Les ailes du désir. A LB, Wim W. et Rainer Maria.
Mon ange me regarde,
Pétrifié de terreur.
Il me voit si engluée d’erreurs,
Si vide, désespérée, hagarde.
Il erre autour de moi,
Me frôle, pose doucement, avec infinie délicatesse,
Ses ailes vierges sur mes froids,
Tente de m’insuffler tendresses,
Me sourit, invisible, transparent,
Grandiose dans sa mansuétude.
Il est pur comme âme d’enfant,
Me regarde dormir en inquiétude,
Assis près d’émois, ailes déployées
En corolle absolue, bosselées
De larmes anciennes, perlées de franges
Arc-en-ciel, il me veille, mon ange…
Il sait tant de moi.
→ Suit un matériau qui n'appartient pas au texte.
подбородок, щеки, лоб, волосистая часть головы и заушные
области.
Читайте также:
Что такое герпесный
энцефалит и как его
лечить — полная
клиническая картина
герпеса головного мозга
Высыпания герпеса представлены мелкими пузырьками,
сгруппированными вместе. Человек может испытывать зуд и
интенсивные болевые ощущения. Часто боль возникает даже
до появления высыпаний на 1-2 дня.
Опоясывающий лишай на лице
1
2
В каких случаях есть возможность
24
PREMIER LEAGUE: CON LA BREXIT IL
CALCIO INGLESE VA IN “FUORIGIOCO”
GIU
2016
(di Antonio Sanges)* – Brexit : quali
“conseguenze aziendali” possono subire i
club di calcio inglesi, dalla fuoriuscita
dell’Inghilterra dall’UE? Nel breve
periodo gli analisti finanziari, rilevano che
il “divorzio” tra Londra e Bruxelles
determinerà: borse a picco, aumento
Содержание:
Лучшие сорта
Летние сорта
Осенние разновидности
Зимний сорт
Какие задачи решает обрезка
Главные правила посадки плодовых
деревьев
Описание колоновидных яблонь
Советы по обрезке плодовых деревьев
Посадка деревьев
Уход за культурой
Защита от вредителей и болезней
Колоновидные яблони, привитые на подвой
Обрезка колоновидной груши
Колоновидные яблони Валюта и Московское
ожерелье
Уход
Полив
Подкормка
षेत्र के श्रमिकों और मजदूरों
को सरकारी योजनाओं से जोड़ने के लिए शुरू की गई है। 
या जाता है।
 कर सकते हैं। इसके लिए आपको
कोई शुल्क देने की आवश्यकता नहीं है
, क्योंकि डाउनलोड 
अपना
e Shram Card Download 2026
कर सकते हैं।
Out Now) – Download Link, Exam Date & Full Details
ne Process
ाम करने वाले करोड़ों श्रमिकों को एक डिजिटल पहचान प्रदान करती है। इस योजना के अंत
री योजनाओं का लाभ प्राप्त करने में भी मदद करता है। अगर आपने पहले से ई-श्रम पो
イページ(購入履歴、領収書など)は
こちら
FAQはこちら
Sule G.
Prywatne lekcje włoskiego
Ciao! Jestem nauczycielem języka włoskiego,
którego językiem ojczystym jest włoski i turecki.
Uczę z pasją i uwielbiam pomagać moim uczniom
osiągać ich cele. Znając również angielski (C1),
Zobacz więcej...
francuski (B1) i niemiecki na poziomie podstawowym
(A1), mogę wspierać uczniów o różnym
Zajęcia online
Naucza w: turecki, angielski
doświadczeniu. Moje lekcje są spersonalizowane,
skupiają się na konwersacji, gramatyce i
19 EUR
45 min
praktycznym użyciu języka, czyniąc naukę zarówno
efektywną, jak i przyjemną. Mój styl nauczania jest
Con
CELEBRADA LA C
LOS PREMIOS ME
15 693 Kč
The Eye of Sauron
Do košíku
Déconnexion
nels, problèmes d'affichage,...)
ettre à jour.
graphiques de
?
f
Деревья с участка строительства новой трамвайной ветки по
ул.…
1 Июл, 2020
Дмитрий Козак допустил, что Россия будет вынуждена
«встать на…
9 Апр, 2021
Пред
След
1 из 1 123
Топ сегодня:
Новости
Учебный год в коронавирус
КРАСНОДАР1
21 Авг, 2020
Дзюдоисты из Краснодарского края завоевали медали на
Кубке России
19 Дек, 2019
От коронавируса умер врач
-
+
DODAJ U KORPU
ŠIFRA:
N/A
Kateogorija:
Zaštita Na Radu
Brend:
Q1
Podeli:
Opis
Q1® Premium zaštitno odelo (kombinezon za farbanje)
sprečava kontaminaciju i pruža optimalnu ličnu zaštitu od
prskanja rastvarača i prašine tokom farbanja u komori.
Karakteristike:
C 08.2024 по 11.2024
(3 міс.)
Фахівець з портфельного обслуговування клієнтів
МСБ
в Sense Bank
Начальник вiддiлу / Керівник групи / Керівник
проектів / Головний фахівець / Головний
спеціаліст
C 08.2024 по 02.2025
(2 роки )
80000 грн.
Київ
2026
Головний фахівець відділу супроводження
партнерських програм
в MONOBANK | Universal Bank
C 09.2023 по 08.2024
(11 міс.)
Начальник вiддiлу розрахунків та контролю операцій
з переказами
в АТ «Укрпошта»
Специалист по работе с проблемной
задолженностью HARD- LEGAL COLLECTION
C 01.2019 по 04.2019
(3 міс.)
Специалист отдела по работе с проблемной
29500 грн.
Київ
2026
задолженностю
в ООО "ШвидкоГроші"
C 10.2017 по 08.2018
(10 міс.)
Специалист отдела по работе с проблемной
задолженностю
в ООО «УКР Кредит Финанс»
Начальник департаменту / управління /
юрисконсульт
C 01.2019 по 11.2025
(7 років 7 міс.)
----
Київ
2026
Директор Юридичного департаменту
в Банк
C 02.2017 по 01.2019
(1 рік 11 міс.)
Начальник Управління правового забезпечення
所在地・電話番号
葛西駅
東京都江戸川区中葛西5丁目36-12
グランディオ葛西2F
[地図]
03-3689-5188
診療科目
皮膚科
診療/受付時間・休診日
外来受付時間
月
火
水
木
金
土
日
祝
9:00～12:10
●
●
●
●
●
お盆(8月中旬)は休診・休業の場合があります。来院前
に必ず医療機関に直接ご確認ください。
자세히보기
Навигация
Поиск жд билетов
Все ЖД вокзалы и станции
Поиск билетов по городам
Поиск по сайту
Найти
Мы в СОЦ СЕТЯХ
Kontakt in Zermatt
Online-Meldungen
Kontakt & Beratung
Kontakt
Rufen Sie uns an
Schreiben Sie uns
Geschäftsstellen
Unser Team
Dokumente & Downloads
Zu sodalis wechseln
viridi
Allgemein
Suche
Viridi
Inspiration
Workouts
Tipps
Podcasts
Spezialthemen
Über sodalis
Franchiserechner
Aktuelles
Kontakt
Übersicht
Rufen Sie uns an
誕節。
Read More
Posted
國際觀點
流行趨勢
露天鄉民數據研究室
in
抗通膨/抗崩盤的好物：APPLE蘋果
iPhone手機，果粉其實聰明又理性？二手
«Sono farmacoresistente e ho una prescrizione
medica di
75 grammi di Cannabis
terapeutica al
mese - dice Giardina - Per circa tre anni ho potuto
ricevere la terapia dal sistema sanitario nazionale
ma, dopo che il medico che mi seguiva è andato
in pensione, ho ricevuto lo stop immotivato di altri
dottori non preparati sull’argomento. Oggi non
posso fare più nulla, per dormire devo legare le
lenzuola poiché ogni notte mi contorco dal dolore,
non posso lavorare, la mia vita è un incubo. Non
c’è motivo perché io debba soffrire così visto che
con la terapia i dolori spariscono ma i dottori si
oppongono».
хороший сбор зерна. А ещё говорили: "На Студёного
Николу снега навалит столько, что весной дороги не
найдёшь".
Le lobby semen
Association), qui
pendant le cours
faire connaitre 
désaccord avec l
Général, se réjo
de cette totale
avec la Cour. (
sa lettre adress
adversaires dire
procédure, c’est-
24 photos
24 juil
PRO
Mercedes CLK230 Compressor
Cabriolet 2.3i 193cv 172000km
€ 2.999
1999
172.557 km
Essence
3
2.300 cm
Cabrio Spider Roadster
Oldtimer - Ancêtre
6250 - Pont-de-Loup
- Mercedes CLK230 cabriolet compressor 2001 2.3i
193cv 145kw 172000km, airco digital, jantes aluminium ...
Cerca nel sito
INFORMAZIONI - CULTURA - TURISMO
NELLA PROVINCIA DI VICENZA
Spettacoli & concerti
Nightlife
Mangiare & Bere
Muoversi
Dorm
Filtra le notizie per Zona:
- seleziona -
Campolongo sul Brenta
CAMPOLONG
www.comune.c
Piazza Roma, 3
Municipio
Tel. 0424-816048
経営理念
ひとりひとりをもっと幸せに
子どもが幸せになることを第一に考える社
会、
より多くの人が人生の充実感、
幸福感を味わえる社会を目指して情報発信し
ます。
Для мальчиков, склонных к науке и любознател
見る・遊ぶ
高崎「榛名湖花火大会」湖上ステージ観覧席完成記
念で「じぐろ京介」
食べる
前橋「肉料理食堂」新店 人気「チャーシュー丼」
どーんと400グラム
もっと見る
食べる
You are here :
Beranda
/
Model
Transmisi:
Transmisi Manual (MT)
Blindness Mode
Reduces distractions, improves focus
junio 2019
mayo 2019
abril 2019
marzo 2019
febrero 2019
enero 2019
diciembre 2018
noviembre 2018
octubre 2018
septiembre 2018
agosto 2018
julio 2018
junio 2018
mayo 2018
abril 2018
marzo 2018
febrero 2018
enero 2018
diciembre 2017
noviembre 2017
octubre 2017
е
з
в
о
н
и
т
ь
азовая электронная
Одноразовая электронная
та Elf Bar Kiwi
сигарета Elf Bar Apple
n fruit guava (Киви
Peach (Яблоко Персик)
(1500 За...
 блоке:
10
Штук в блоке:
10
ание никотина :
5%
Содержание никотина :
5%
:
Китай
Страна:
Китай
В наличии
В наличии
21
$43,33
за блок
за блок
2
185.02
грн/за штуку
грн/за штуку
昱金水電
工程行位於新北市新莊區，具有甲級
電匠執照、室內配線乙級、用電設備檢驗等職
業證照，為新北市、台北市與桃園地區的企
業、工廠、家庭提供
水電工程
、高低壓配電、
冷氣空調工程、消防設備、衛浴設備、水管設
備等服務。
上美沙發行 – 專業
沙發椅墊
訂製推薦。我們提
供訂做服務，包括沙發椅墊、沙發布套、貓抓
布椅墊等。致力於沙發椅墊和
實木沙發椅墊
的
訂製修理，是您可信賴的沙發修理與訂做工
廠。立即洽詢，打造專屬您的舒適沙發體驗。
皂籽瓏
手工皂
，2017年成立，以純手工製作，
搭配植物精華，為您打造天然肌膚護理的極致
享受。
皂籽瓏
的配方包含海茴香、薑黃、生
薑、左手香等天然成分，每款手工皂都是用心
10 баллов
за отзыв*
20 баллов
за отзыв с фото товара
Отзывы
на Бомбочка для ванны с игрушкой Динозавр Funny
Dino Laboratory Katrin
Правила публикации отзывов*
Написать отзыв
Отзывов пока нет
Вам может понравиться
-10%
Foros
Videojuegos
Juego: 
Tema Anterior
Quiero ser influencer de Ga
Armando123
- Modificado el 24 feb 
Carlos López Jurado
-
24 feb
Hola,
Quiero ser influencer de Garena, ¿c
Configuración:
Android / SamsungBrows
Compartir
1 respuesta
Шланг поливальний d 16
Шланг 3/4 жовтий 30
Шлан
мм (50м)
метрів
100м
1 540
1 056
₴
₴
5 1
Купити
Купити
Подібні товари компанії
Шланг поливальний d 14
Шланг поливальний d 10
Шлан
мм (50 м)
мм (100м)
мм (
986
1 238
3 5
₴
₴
Un jour il descendra
Et moi j’irai vers lui, éthérée, libre
Je serai plume lavée des fanges, enfin moi,
Et lui goûtera vins plaisirs et livres,
Sans doute un peu perdu, sans rôle à jouer,
Il posera ses ailes du désir sur trapéziste folle,
Ou dans Berlin coloré se jouera des oboles
De passants le prenant pour d’asile échappé,
Et moi je planerai enfin en bibliothèque,
Parlerai mille langues, oublierai hypothèques,
Murmurerai pardons tendresses et vérité
En oreille d’inconnus enfin pour un temps apaisés,
Je serai Bruno Ganz et il sera entier,
Mon ange rilkéen, si pur et éthéré,
A moins que par miracle ou pur hasard
Un sexe lui soit né, alors quel tintamarre !
Car si cet ange est homme moi je deviendrai bête,
Oubliant consignes et paradis perdus,
Il est à parier que je n’en ferai qu’à ma tête,
Et que de Dieu lui-même je deviendrai la bru.